Hintergrund des Projekts

Kindesmisshandlung, -missbrauch und -vernachlässigung ist ein alle sozialen Schichten betreffendes, vielgestaltiges Problem. In jedem Fall gilt es verschiedene Charakteristika zu berücksichtigen: das Alter des Opfers, die Art und Schwere der Misshandlung, in welchem Kontext die Taten stattfanden und  das Verhältnis zwischen Täter und Opfer. Oft sind Kindeswohlgefährdungen schwer zu erkennen, da sie einerseits oft innerhalb der Familie stattfinden und andererseits kulturelle Mechanismen der Verleugnungs oder der Verharmlosung existieren (WHO, 2002).

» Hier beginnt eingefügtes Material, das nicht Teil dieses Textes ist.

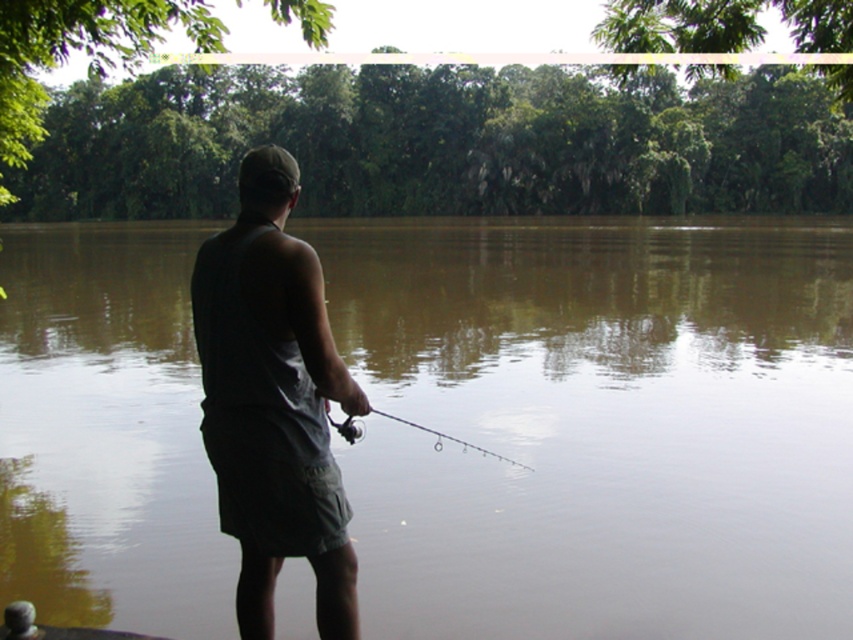 You are a drone operator trying to capture a photo of the person fishing. The camera is currently pointed at point (599, 422). Is the camera pointing at the person fishing?

The point (599, 422) corresponds to brown murky water at center, so the camera is not pointing at the person fishing.

You are standing on the dock and want to place two buoys at the coordinates point (x=317, y=524) and point (x=389, y=417). Which buoy will appear closer to you when viewed from your current position on the dock?

The buoy placed at point (x=317, y=524) will appear closer to you because it is closer to the viewer than point (x=389, y=417). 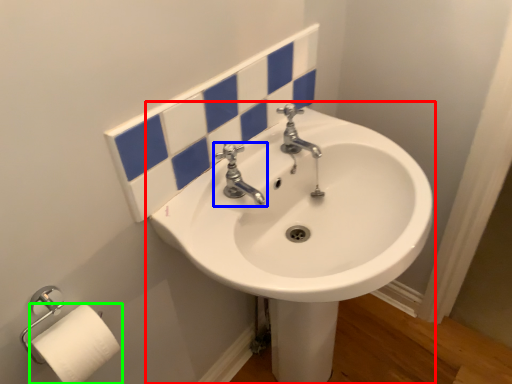 Question: Which is nearer to the sink (highlighted by a red box)? tap (highlighted by a blue box) or toilet paper (highlighted by a green box).

Choices:
 (A) tap
 (B) toilet paper

Answer: (A) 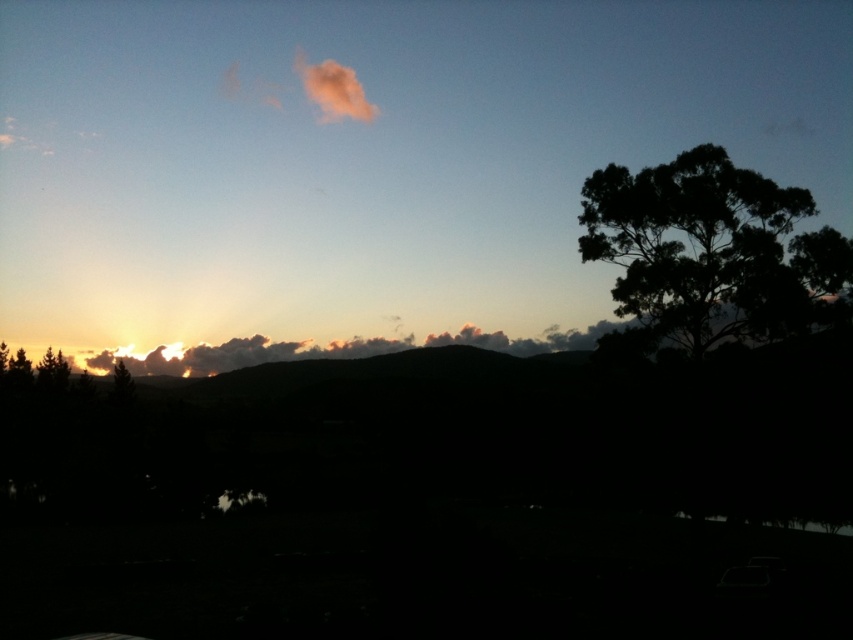 You are a photographer trying to capture the sunset. You have a camera with a 50mm lens that can focus on objects up to 100 feet away. You want to take a photo that includes both the dark green leafy tree at right and the fuzzy pink cloud at upper center. Is this possible?

The dark green leafy tree at right and the fuzzy pink cloud at upper center are 268.63 feet apart. Since the camera can only focus on objects up to 100 feet away, it cannot capture both objects in focus simultaneously because they are farther apart than the lens allows.

You are standing at the point with coordinates point (x=712, y=252) in the image. What object are you standing on?

You are standing on the dark green leafy tree at right. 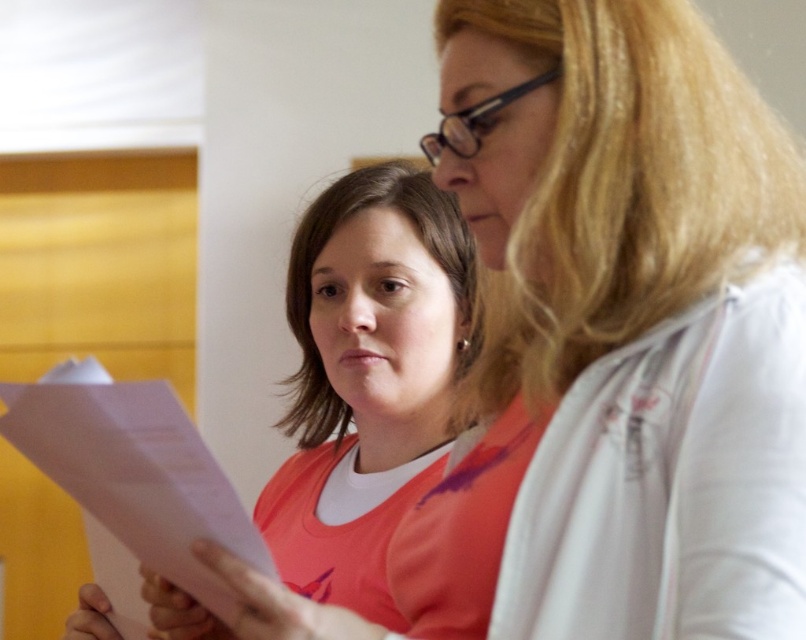 Question: Which point is closer to the camera?

Choices:
 (A) pink matte paper at center
 (B) pink paper at lower left

Answer: (B)

Question: Does pink matte paper at center have a larger size compared to pink paper at lower left?

Choices:
 (A) yes
 (B) no

Answer: (A)

Question: Does pink matte paper at center have a greater width compared to pink paper at lower left?

Choices:
 (A) yes
 (B) no

Answer: (A)

Question: Does pink matte paper at center have a smaller size compared to pink paper at lower left?

Choices:
 (A) no
 (B) yes

Answer: (A)

Question: Which point is farther from the camera taking this photo?

Choices:
 (A) (408, 252)
 (B) (148, 397)

Answer: (A)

Bei Kindesmisshandlung, -missbrauch und -vernachlässigung handelt es sich in der Regel nicht um ein singuläres Ereignis, sondern um wiederholte Vorkommnisse. Dies führt dazu, dass rehabilitative oder psychotherapeutische Hilfsangebote die Opfer oftmals erst mit großer zeitlicher Verzögerung erreichen. Traumatische Erfahrungen der Kinder und Jugendlichen werden häufig geleugnet oder gar nicht erst angesprochen und deswegen auch nicht verarbeitet. Bisherige Forschungsergebnisse haben gezeigt, dass die kurz- und langfristigen Folgen von Kindeswohlgefährdungen sowohl körperlicher als auch psychischer Natur sind. Die Verbindung zwischen traumatischen Erlebnissen in der Kindheit und physischen und mentalen Folgen im Erwachsenenalter stellte die ACE-Studie (Adverse Childhood Experiences) als eine der ersten epidemiologischen Untersuchungen fest.

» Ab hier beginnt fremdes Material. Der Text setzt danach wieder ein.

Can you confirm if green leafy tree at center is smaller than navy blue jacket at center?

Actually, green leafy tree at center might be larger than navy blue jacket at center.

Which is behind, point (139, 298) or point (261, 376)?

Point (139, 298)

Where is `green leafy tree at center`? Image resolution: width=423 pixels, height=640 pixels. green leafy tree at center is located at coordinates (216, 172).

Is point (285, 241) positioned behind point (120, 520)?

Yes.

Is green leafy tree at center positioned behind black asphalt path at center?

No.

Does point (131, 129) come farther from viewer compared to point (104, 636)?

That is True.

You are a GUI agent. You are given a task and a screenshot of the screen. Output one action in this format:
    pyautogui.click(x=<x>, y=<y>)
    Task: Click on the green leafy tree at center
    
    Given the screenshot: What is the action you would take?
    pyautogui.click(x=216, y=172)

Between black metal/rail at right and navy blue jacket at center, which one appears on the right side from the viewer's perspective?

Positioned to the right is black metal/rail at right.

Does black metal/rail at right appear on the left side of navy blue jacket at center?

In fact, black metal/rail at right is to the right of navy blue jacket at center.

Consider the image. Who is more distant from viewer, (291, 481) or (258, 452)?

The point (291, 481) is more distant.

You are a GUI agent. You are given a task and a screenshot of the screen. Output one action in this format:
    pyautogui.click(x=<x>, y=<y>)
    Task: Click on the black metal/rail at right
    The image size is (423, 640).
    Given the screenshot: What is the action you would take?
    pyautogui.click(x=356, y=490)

Um diese Folgen abzumildern, ist es notwendig, Betroffenen möglichst frühzeitig integrierte sowie spezialisierte Hilfe- und Unterstützungsmaßnahmen zu ermöglichen.

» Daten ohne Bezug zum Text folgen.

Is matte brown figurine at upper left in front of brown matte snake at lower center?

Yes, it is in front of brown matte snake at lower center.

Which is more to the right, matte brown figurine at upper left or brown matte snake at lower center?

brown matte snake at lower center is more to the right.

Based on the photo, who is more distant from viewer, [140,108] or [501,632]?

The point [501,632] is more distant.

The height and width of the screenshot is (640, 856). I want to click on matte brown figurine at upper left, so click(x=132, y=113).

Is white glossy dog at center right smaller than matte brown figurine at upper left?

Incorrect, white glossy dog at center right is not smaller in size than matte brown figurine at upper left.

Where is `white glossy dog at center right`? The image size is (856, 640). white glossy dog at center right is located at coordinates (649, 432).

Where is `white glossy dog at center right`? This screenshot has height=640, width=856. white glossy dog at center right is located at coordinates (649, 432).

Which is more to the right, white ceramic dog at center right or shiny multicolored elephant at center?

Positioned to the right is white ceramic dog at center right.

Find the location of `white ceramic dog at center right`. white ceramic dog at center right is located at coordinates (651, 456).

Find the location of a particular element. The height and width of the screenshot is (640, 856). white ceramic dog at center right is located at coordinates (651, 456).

Um betroffene Kinder und Jugendliche angemessen unterstützen zu können, ist es notwendig, dass die verschiedenen Versorgungsbereiche, bestehend aus Gesundheitswesen, Jugendhilfe, Pädagogik und Strafverfolgungsbehörden, miteinander kooperieren. Momentan bestehen einige Hindernisse, die eine gelingende Kooperation erschweren. Dies beginnt bereits bei der Einschätzung und Meldung von Kindeswohlgefährdungen und reicht über die Schutz- und Behandlungsmaßnahmen bis hin zur Strafverfolgung von Kindesmisshandlung, -missbrauch oder -vernachlässigung hinaus.

Über das Projekt PROCHILD strebt danach ein multi-professionelles und ganzheitliches Modell der Kooperation zwischen den am Kinderschutz beteiligten Fachkräften und Versorgungsbereichen zu schaffen. Dabei soll die hohe Dunkelziffer mithilfe einer Verbesserung des Meldeverhaltens bei Kindeswohlgefährdungen angestrebt und die Zusammenarbeit der Fachkräfte gestärkt werden, um die jeweiligen Expertisen zu kombinieren und so die Interessen der betroffenen Kinder bestmöglich wahrzunehmen.